WHAT IS NEEDED: Repeat the records below exactly.

--- DATA SHOWN Enclosed Below ---

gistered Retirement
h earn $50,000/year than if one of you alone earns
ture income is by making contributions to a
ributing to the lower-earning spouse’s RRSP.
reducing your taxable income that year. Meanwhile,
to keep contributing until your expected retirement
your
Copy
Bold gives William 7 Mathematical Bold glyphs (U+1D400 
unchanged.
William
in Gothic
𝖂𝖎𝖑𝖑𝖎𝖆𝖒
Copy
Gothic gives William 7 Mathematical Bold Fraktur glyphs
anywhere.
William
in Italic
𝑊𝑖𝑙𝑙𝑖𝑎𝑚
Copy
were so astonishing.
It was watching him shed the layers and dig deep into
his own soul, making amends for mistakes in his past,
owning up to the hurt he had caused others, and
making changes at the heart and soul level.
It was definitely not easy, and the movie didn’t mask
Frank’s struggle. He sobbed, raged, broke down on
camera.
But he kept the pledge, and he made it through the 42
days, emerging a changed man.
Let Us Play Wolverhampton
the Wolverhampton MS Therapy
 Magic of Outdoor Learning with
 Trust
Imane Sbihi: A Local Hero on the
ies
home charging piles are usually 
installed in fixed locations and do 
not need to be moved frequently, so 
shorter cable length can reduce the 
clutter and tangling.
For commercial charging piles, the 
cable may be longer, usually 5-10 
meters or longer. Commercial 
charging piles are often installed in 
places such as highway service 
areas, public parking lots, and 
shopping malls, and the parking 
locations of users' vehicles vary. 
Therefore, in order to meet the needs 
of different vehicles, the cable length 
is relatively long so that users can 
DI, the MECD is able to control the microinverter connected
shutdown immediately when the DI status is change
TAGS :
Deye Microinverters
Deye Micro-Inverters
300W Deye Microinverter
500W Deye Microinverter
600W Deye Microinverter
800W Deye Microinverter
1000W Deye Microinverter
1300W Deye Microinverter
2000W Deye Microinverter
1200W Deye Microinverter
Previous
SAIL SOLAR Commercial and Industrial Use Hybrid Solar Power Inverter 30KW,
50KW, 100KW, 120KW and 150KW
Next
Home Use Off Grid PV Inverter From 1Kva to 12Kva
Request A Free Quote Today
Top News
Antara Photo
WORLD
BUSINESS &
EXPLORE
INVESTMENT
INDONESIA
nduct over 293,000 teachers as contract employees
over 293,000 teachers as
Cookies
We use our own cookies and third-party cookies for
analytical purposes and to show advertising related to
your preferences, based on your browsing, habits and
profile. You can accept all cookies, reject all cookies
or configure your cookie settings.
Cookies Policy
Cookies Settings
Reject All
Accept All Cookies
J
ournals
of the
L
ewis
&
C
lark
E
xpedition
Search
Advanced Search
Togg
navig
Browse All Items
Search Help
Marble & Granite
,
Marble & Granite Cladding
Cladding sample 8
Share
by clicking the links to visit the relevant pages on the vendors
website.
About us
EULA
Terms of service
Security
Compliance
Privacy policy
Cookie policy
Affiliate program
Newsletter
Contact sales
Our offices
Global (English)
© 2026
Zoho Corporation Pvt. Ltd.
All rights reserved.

--- End of Enclosed DATA SHOWN ---

RESULT OF THE EXERCISE:
gistered Retirement
h earn $50,000/year than if one of you alone earns
ture income is by making contributions to a
ributing to the lower-earning spouse’s RRSP.
reducing your taxable income that year. Meanwhile,
to keep contributing until your expected retirement
your
Copy
Bold gives William 7 Mathematical Bold glyphs (U+1D400 
unchanged.
William
in Gothic
𝖂𝖎𝖑𝖑𝖎𝖆𝖒
Copy
Gothic gives William 7 Mathematical Bold Fraktur glyphs
anywhere.
William
in Italic
𝑊𝑖𝑙𝑙𝑖𝑎𝑚
Copy
were so astonishing.
It was watching him shed the layers and dig deep into
his own soul, making amends for mistakes in his past,
owning up to the hurt he had caused others, and
making changes at the heart and soul level.
It was definitely not easy, and the movie didn’t mask
Frank’s struggle. He sobbed, raged, broke down on
camera.
But he kept the pledge, and he made it through the 42
days, emerging a changed man.
Let Us Play Wolverhampton
the Wolverhampton MS Therapy
 Magic of Outdoor Learning with
 Trust
Imane Sbihi: A Local Hero on the
ies
home charging piles are usually 
installed in fixed locations and do 
not need to be moved frequently, so 
shorter cable length can reduce the 
clutter and tangling.
For commercial charging piles, the 
cable may be longer, usually 5-10 
meters or longer. Commercial 
charging piles are often installed in 
places such as highway service 
areas, public parking lots, and 
shopping malls, and the parking 
locations of users' vehicles vary. 
Therefore, in order to meet the needs 
of different vehicles, the cable length 
is relatively long so that users can 
DI, the MECD is able to control the microinverter connected
shutdown immediately when the DI status is change
TAGS :
Deye Microinverters
Deye Micro-Inverters
300W Deye Microinverter
500W Deye Microinverter
600W Deye Microinverter
800W Deye Microinverter
1000W Deye Microinverter
1300W Deye Microinverter
2000W Deye Microinverter
1200W Deye Microinverter
Previous
SAIL SOLAR Commercial and Industrial Use Hybrid Solar Power Inverter 30KW,
50KW, 100KW, 120KW and 150KW
Next
Home Use Off Grid PV Inverter From 1Kva to 12Kva
Request A Free Quote Today
Top News
Antara Photo
WORLD
BUSINESS &
EXPLORE
INVESTMENT
INDONESIA
nduct over 293,000 teachers as contract employees
over 293,000 teachers as
Cookies
We use our own cookies and third-party cookies for
analytical purposes and to show advertising related to
your preferences, based on your browsing, habits and
profile. You can accept all cookies, reject all cookies
or configure your cookie settings.
Cookies Policy
Cookies Settings
Reject All
Accept All Cookies
J
ournals
of the
L
ewis
&
C
lark
E
xpedition
Search
Advanced Search
Togg
navig
Browse All Items
Search Help
Marble & Granite
,
Marble & Granite Cladding
Cladding sample 8
Share
by clicking the links to visit the relevant pages on the vendors
website.
About us
EULA
Terms of service
Security
Compliance
Privacy policy
Cookie policy
Affiliate program
Newsletter
Contact sales
Our offices
Global (English)
© 2026
Zoho Corporation Pvt. Ltd.
All rights reserved.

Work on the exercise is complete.